What are your outside projects?

One of the things I’ve been working on with Rock Mackie, Frank Rath, who is an industrial engineer here at the university, and Jatinder Palta, who is a medical physicist at VCU, is forming a non-profit patient safety organization called the Center for the Assessment of Radiological Sciences. This organization’s goal is to improve the quality and safety of radiotherapy and radiology. We have projects going with manufacturers to improve the safety of radiotherapy equipment.

What other career could you see yourself in?

Well, I went through my undergraduate with a double major in physics, which I always thought I would go into, and political science. I thought politics might be fun to go into. There weren’t any jobs in that either when I graduated.

I’ve always like writing. I do a lot of that anyway, but I thought that I could have gone into writing, particularly screenplays. I do write screenplays anyways, a lot of people do. I’ve never had any of them performed, not even close.

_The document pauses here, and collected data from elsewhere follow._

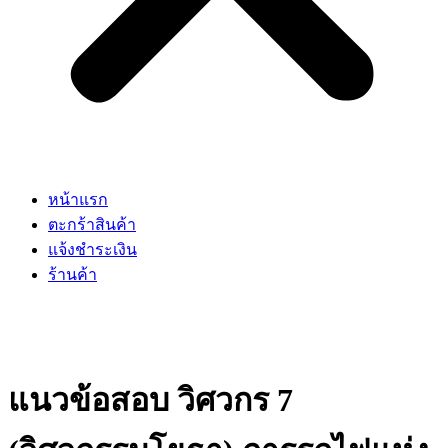
หน้าแรก
ตะกร้าสินค้า
แจ้งชำระเงิน
ร้านค้า
แนวข้อสอบ วิศวกร 7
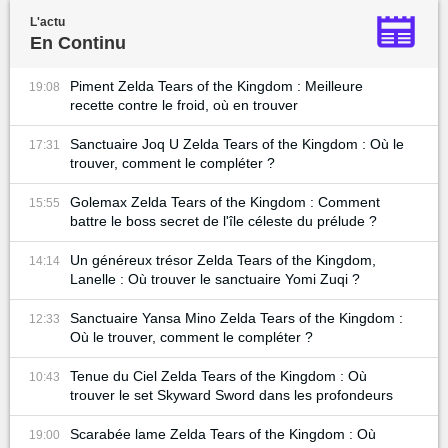
L'actu
En Continu
Piment Zelda Tears of the Kingdom : Meilleure
19:08
recette contre le froid, où en trouver
Sanctuaire Joq U Zelda Tears of the Kingdom : Où le
17:31
trouver, comment le compléter ?
Golemax Zelda Tears of the Kingdom : Comment
15:55
battre le boss secret de l'île céleste du prélude ?
Un généreux trésor Zelda Tears of the Kingdom,
14:14
Lanelle : Où trouver le sanctuaire Yomi Zuqi ?
Sanctuaire Yansa Mino Zelda Tears of the Kingdom :
12:33
Où le trouver, comment le compléter ?
Tenue du Ciel Zelda Tears of the Kingdom : Où
10:43
trouver le set Skyward Sword dans les profondeurs
Scarabée lame Zelda Tears of the Kingdom : Où
19:00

I could have become a rock singer. I was in a band in college. There weren’t a lot of jobs in that either. At the same time I was doing choral music; I like all kinds of music.

What accomplishments are you most proud of?

I was just appointed the chair of the Advisory Committee on the Medical Use of Isotopes for the Nuclear Regulatory Commission. This commission has been around since the formation of the Atomic Energy Commission. This is the first time that a non-physician has been a chair of that committee.

I’ve always been proud of the work we did in the clinic. I was working in the clinic up until last year. I loved working with the patients, seeing them appreciate what we were doing and how it made them feel good. It was incredibly rewarding. That was a real accomplishment.

In the community, I was involved in establish and running a new Jewish cemetery. The city cemetery, which had a Jewish section, filled recently, and we needed to have a new cemetery. Trying to find space for a cemetery nowadays is very hard; there’s not a lot of space around. So I was part of a committee that helped find where to site it, and formed the board, the corporation to run the cemetery.